As distractions go, it’s pretty disgusting, but the memory of us tangled up in cheap cotton sheets is enough to get the sin-eater’s eyes closed and his mouth hanging ajar. Xaine’s gloved hands clamp down on Benicio’s shoulder two second later, jerking him away from me. I scramble back against the bricks, wishing I still had a weapon on me, but I’m not sure there’s anything I could aim it at without hitting Xaine. They grapple, with the sin-eater trying like hell to get a hand up to Xaine’s face, the only place he still has skin exposed. And Xaine…

For all the times they’ve photographed him covered in fake blood, teeth bared, no one has
ever
captured this side of him. Somehow, his fangs look longer. His eyes have gone completely dark, repelling the light from the security lamps that blaze to life with a series of whining electrical charges. Reaching between them, Xaine grasps Benny by the hand and twists slowly, inexorably back until it reaches a sickening point of tension. I see the look on Benicio’s face, an awakening sense of panic as the odds balance out and then tilt in someone else’s favor. Finally, with a grunt and a nauseating
pop!,
Xaine breaks his wrist.

The rest plays out like an action sequence from a street fighter movie, with Xaine taking Benicio apart, limb by deliberate limb. Kneecaps shattered. Ribs broken. Pretty soon, the sin-eater is curled in on himself like a shrimp, snarling and whimpering by turns, not that it makes any difference to the vampire. He’s still moving, his actions fast, furious, deliberate, vicious, and as horrifying to watch as it is gratifying…

…right up to the blood. I can see spatter, but I can’t believe that Xaine would ever drink from a sin-eater, a suspicion that’s confirmed when I catch the metal-glint of light hitting a small knife in his hand. It’s one of Asher’s, I have to guess, curved like a velociraptor claw.

“Let’s see if you’ll bleed out the same as any human would,” Xaine says, slicing through Benicio’s bicep. The sin-eater’s half-swallowed scream accompanies the spurt of too-red, but Xaine’s already moving to the other arm. “It’s rank, man. You reek like misery.
My girl’s
misery.” Xaine digs the tip of the knife into the soft spot under Benicio’s chin. “I think I’m gonna cut your head off and see how long it takes for the rest of you to stop twitching.” He moves in closer. “How much do you think they pay for powdered sin-eater dick in Chinatown?”

Benicio’s answer is garbled, thick with the blood filling his mouth and the bubbles breaking on his lips.
I should stop this, I should do something.
Like an echo, I hear myself tell Xaine not to hurt him, the memory of concern.
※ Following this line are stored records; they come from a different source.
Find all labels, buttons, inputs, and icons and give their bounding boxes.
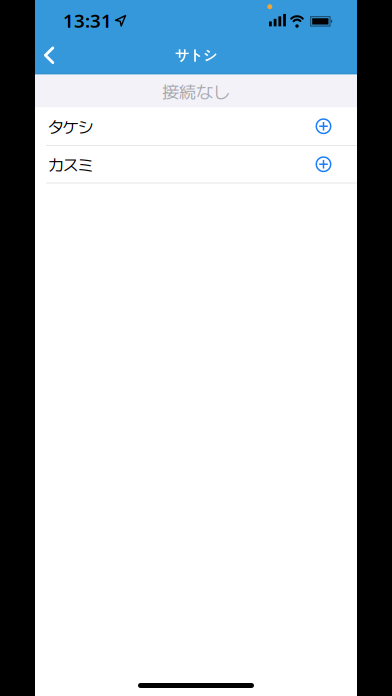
- staticText: サトシ: [175, 46, 217, 64]
- staticText: カスミ: [48, 153, 94, 176]
- button[interactable]: カスミ: [35, 146, 357, 182]
- button[interactable]: タケシ: [35, 108, 357, 145]
- staticText: 接続なし: [162, 78, 230, 104]
- button[interactable]: [35, 46, 70, 64]
- staticText: 13:31: [63, 8, 112, 33]
- staticText: タケシ: [48, 115, 94, 138]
Except too much has happened since that hallway at Scion, and I’m tired of looking over my shoulder and holding my breath. I exhale, releasing the air from my lungs on a wordless whisper, issuing no stay of execution. And I watch as Xaine shoves the knife by painstaking increments into the neck, surpassing the base of the jaw, the hard palate, the sinus, and finally the skull. That’s when Benicio goes slack, the lean lines of his body relaxing into nothing more than a pile of very dead meat.

There’s a flesh-hiss when Xaine slowly pulls the knife out. Flipping the blade around in his hand, he rocks back on his heels and stands. The madness is still there, painted across his face, his shaking body. He blinks, once, twice, clenching his teeth together, pushing one rough palm into his own eye socket like he’s got the mother of all brain freezes.
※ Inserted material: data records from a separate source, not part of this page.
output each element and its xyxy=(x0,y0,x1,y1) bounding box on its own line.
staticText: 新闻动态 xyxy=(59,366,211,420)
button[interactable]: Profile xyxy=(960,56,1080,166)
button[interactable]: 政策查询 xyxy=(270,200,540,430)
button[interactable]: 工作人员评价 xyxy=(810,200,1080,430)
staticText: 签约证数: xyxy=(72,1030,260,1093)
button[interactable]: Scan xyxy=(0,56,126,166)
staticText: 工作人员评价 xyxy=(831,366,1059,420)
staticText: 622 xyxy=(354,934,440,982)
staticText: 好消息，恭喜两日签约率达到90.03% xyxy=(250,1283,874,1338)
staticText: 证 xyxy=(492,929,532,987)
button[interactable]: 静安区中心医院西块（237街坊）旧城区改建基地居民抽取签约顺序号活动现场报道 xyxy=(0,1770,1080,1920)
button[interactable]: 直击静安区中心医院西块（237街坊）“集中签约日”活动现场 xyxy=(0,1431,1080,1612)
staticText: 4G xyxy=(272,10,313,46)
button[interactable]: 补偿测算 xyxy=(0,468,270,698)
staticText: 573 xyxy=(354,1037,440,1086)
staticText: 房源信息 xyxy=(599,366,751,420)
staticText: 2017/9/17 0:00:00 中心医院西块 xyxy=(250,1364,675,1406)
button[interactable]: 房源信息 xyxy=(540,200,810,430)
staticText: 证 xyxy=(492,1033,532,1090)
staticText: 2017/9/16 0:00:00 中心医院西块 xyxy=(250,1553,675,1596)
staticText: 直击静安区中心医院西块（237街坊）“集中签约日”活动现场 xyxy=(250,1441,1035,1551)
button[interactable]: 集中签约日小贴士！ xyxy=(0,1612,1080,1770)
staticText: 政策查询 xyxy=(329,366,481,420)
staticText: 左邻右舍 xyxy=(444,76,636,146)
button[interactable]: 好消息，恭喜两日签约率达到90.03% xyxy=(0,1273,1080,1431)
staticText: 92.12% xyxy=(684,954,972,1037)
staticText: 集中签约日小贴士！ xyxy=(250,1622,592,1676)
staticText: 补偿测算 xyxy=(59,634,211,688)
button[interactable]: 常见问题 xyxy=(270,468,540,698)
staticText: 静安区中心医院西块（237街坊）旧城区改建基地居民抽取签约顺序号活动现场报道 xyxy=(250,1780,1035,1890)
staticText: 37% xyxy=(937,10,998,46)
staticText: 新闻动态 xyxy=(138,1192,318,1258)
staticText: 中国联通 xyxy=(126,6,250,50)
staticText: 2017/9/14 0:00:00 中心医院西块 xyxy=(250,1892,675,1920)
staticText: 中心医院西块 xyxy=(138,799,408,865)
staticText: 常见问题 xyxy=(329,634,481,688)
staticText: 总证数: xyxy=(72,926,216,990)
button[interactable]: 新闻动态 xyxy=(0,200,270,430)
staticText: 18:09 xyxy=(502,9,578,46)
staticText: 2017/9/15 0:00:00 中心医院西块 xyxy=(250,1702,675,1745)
When he finally looks up at me, his eyes are still black. He takes a step forward, then pulls up short, curtailing himself like he’s afraid he might not be able to stop if he moves too quickly. “Lore?”

“It’s okay.” My voice wavers but I slowly crawl up the wall until I’m on my feet again, leaning hard against the cold brick. “I’m okay.”

I get the flash of fangs, a gut-deep growl as Xaine stalks toward me. Maybe it’s stupid, but I’m too relieved to be afraid of him. I’m dizzy, the world is spinning, and I think I might lose my cookies all over the damn parking pad outside of PFC, but—

“I feel better, actually,” I tell him as he grabs hold of my waist and drags me against him. “I feel—”

Not haunted.

“Well, I’m glad you feel better.” Xaine’s words a little garbled, leaving me to wonder if maybe those famous fangs of his aren’t actually a little bit longer, sharper, and deadlier than before. “Because that was
the
stupidest idea on the planet.”

“What happened?” I touch the tips of my fingers to my aching head.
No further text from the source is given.